Call-only ads: Mobile call-only ads look similar to text ads and appear on the search network. As with text ads, they require a display URL, business name and two lines of descriptive text, but the headline is replaced by a phone number, encouraging searchers on smartphones to call the business, rather than visit their website.
Display Advertising
Google’s display network is a wide selection of websites that accept advertising via AdWords, allowing advertisers to promote their business in a variety of formats:
Text ads: The ads are identical in format to the text ads on the search network but are displayed across the network of partner websites. You can kill two birds with one stone and publish the same advert on both the search and display networks by creating a “Search network with display select” campaign.

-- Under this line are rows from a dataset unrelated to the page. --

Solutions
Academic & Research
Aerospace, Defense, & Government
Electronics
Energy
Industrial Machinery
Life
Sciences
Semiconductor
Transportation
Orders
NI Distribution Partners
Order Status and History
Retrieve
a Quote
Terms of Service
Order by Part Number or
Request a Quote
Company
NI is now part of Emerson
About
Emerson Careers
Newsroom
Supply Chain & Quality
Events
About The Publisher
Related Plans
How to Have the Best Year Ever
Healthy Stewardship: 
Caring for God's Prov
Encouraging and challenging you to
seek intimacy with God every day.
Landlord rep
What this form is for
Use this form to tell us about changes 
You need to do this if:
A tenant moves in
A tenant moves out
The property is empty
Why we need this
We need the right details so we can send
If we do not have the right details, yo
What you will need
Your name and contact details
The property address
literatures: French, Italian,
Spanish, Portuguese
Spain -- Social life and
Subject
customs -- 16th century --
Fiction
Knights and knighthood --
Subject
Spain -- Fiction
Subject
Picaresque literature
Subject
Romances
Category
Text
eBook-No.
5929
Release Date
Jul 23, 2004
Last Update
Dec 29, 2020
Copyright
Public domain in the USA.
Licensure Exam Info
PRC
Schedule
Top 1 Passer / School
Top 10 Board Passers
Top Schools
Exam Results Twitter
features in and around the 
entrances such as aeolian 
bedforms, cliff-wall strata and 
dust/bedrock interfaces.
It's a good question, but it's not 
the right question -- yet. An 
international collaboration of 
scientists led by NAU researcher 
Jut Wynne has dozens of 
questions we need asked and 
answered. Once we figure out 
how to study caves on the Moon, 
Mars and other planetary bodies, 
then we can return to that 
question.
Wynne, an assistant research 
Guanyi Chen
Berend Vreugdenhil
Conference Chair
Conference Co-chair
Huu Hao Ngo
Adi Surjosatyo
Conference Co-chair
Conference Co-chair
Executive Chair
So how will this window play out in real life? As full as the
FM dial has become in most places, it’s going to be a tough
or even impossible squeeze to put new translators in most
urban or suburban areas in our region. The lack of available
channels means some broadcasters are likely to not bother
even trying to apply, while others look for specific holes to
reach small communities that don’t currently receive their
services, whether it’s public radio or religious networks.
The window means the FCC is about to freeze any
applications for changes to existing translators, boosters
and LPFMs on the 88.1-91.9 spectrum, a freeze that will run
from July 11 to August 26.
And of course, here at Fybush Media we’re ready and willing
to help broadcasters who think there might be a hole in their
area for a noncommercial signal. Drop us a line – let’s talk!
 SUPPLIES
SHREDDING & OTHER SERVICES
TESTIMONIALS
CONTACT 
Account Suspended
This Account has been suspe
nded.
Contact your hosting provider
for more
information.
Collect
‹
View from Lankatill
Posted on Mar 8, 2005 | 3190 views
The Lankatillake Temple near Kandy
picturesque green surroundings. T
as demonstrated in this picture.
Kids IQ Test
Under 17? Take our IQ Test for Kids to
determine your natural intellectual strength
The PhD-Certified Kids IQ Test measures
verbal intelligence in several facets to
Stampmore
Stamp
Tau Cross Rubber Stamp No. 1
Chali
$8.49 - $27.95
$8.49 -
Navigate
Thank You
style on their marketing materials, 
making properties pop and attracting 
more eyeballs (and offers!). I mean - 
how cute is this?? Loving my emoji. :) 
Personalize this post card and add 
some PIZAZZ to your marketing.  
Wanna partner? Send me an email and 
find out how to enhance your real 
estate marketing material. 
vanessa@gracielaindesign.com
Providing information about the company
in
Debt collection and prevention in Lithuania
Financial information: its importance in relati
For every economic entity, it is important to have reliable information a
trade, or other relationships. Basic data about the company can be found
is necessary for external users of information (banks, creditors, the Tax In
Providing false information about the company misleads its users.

Image ads: This is a more eye-catching ad type, allowing you to use images on the display network to get people to click through to your website.
Rich media ads: Rich media ads are similar to image ads but have interactive elements and animations that make it more eye-catching and interactive.
Video ads: This is similar to a rich media ad, but a video can be embedded to play directly within it.
Whilst on the search network, advertisers bid on keywords to choose where their adverts appear. The display network works differently, with advertisers having a choice of placement and targeting type:
Contextual targeting: By selecting keywords, contextual targeting aims to get adverts onto websites that are relevant to the business, meaning people will see your advert while reading about the product/service you offer.
Placement targeting: This allows advertisers to choose specific sites they want their adverts to appear on.
Remarketing: This doesn’t apply only to the display network, but on display, you can advertise your business to people who have already visited your website.
Topic targeting: This enables you to choose a category of website, that will be relevant to your business advert, to display your ads on.
Demographic/Geographic & Language targeting: If your adverts require a specific audience, the campaign can be set up to target people based on age, gender, location and language.